A Pretty a Day
The great American poet E. E. Cummings’ is known for writing using a strange, distinguished writing style for which he is considered to be a poetic rebel. “A Pretty a Day” is a poem where he explores how the womankind deals and comes to terms with their loss of virginity.
A pretty a day
BY E. E. CUMMINGS
A pretty a day
(and every fades)
is here and away
(but born are maids
to flower an hour
in all,all)
o yes to flower
until so blithe
a doer a wooer
some limber and lithe
some very fine mower
a tall;tall
some jerry so very
(and nellie and fan)
some handsomest harry
(and sally and nan
they tremble and cower
so pale:pale)
for betty was born
to never say nay
but lucy could learn
and lily could pray
and fewer were shyer
than doll. doll
Analysis of Cummings’ “A Pretty a Day”
The poem “A Pretty a Day” by the twentieth century American poet e. e. cummings persists with his eccentric writing and chooses not to capitalize any letters. The early poems of E. E. Cummings is known to have sexual subjects. This poem too is about the sexuality of women and how they choose to carry it around.
The poem explores the theme of women’s sexual transition. The poem seems simple in its ditty words and is designed to follow a singsong fashion, however, it conceals a more sophisticated meaning which is underneath the ambiguity that is the essence of the writer.
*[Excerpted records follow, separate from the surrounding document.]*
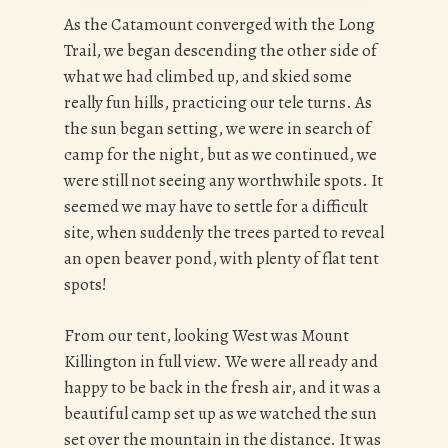
As the Catamount converged with the Long
Trail, we began descending the other side of
what we had climbed up, and skied some
really fun hills, practicing our tele turns. As
the sun began setting, we were in search of
camp for the night, but as we continued, we
were still not seeing any worthwhile spots. It
seemed we may have to settle for a difficult
site, when suddenly the trees parted to reveal
an open beaver pond, with plenty of flat tent
spots!
From our tent, looking West was Mount
Killington in full view. We were all ready and
happy to be back in the fresh air, and it was a
beautiful camp set up as we watched the sun
set over the mountain in the distance. It was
The title of the poem is the first line of the poem.
By “A Pretty a Day” the poet means a woman pretty as the day and the line that follows “is here and away” talks about the fleeting beauty of that woman. Next he refers to women as flowers and apprises about the rich profusion of said flowers. In the second stanza he says that the flowers are being cut down by the mowers conveying the domination of women by the society/men or the “mower” as he has referred to them. He stipulates the “mower” as being tall insinuating the sway that men have over women.
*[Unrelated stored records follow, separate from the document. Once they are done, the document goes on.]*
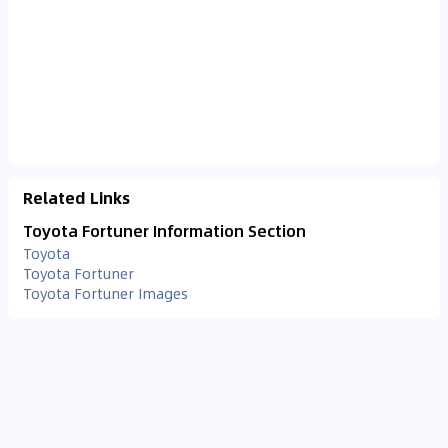
Related Links
Toyota Fortuner Information Section
Toyota
Toyota Fortuner
Toyota Fortuner Images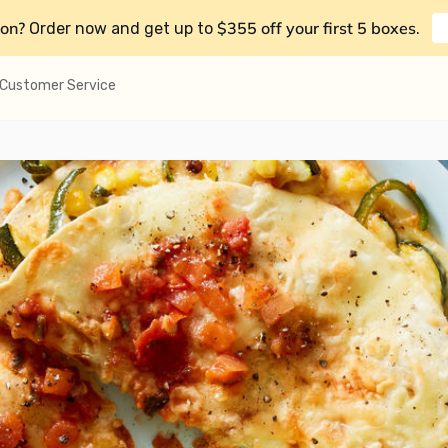
on?
$355 off your first 5 boxes
Order now and get up to
.
Customer Service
During the third stanza Cummings couples each man with two women to show that a man can indulge himself in the company of multiple women, whereas, it is unbecoming of a woman to do the same. Throughout the poem he names four women – perhaps these four women have four different sexual natures.
In the last stanza Cummings talks about the willfulness with which certain women relent to men’s indulgence. Some can never say nay; some gradually chose to accept it; some have a hard time coming to terms with it; and then there are those that dwell in perpetual denial.